ERIO CASTELLUCCI, Lettera alla città di Modena, 31 gennaio 2024
Ognuno sta solo sul cuor della terra,
trafitto da un raggio di sole;
ed è subito sera.
La lirica Ed è subito sera, di Salvatore Quasimodo (1901- 1968), è un esempio di poesia ermetica: sono poche parole, penetranti come un graffito inciso su pietra, che concentrano l’esperienza profonda e drammatica dell’autore. Pubblicata nel 1942, in piena Seconda guerra mondiale, era già comparsa dodici anni prima come terzina finale di un componimento più ampio, dal significativo titolo Solitudini. Colpisce il ventaglio di evocazioni suscitate dal poeta siciliano in tre sole righe; evocazioni contrastanti, già a partire dalla prima parola: “ognuno”.
«Ognuno sta solo sul cuor della terra»
Il pronome indefinito “ognuno” richiama sia il singolo che la comunità: indica ciascun essere umano preso a sé e nello stesso tempo si riferisce all’insieme degli esseri umani. La solitudine, paradossalmente, ci isola e ci unisce: tutti la avvertiamo, ciascuno a modo suo; ma proprio perché nessuno ne è immune, la condividiamo con gli altri. Una certa dose di solitudine è connaturale all’essere umano, è una condizione esistenziale, che in misura e modi differenti tocca tutti. La solitudine si declina all’io e al noi, è muro e ponte insieme.
La tradizione culturale europea, del resto, riunisce le antiche antropologie biblica e greca, coniugando l’io con il noi, il muretto di protezione con il ponte di collegamento. La Bibbia, nelle sue prime paradigmatiche pagine, già almeno sei secoli prima di Cristo attribuisce alla creatura umana una dignità tale da essere “immagine di Dio”: non semplicemente in quanto individuo singolo e isolato, ma in quanto essere in relazione: «Dio creò l’uomo a sua immagine; a immagine di Dio lo creò; maschio e femmina li creò» (Genesi 1,27). E Aristotele, un paio di secoli dopo, definisce l’uomo sia “animale logico” sia “animale politico” (Politica, 1253a 9-10): per lui l’essere umano è individuo razionale e relazionale insieme.
«Nessun uomo è un’isola» scriveva, esattamente quattro secoli fa, il poeta John Donne (1572-1631). Eppure spesso ci sentiamo soli. Avvertiamo la fatica di comunicare: molte sensazioni, esperienze, emozioni e riflessioni non riusciamo a trasmetterle o non vogliamo farlo. Alcuni muretti, certo, sono necessari attorno all’io: per custodire l’intimità personale, impedire di violarla a chi non ne ha diritto e coltivare le proprie attitudini. Esiste così una solitudine “buona” e cercata, presidio della dignità individuale, della profondità spirituale di ognuno, della peculiare storia di ciascuno.

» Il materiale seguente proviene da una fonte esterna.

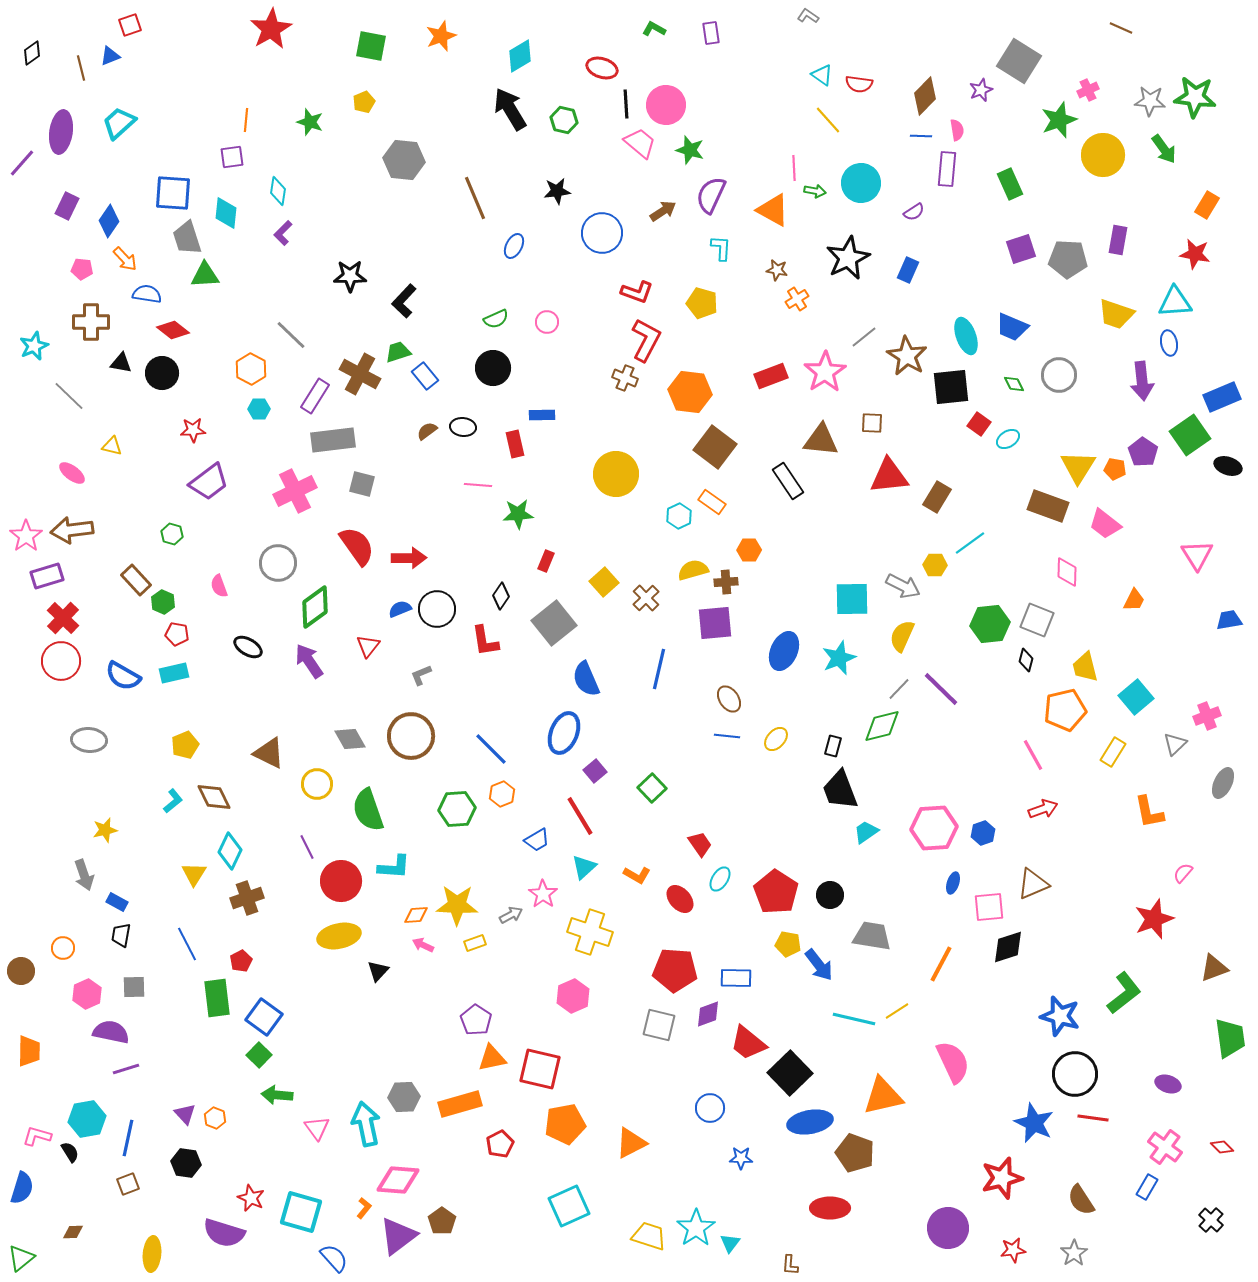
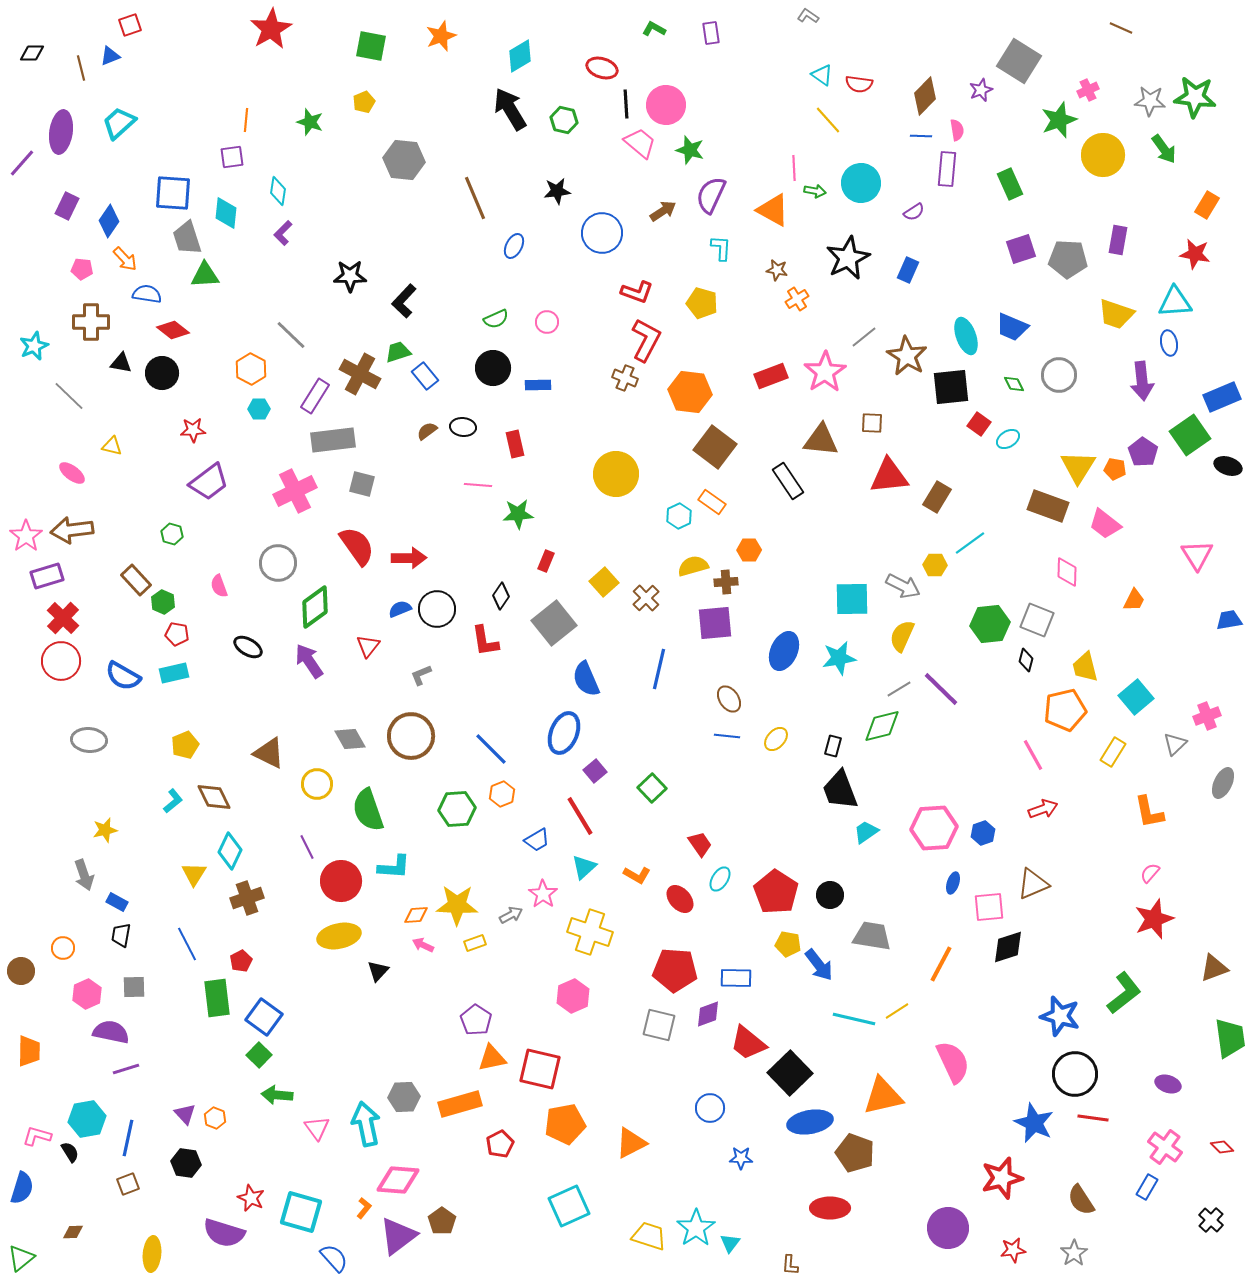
black diamond at (32, 53): rotated 35 degrees clockwise
blue rectangle at (542, 415): moved 4 px left, 30 px up
yellow semicircle at (693, 570): moved 4 px up
cyan star at (839, 658): rotated 12 degrees clockwise
gray line at (899, 689): rotated 15 degrees clockwise
pink semicircle at (1183, 873): moved 33 px left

Aveva però ragione John Donne: sebbene una dimensione del mio essere appaia come un’isola, per non annegare nell’alta marea dell’egoismo occorre che l’io getti dei ponti verso gli altri esseri umani. L’isolamento richiama il mito di Narciso, il giovane bellissimo che, insensibile all’amore per gli altri, fu condannato per sempre dagli déi ad innamorarsi perdutamente della propria immagine riflessa in una pozza d’acqua, contemplandola fino a morirne angosciato. Sarà dunque possibile per “ognuno” proteggere la propria individualità senza cadere nel narcisismo? Si potrà superare l’isolamento, mantenendo la solitudine “buona” e cercata e vincendo quella “cattiva” e subita, la quale ci porta a tagliare i contatti, a ripiegarci su noi stessi e rimanere chiusi entro la cornice del nostro piccolo specchio?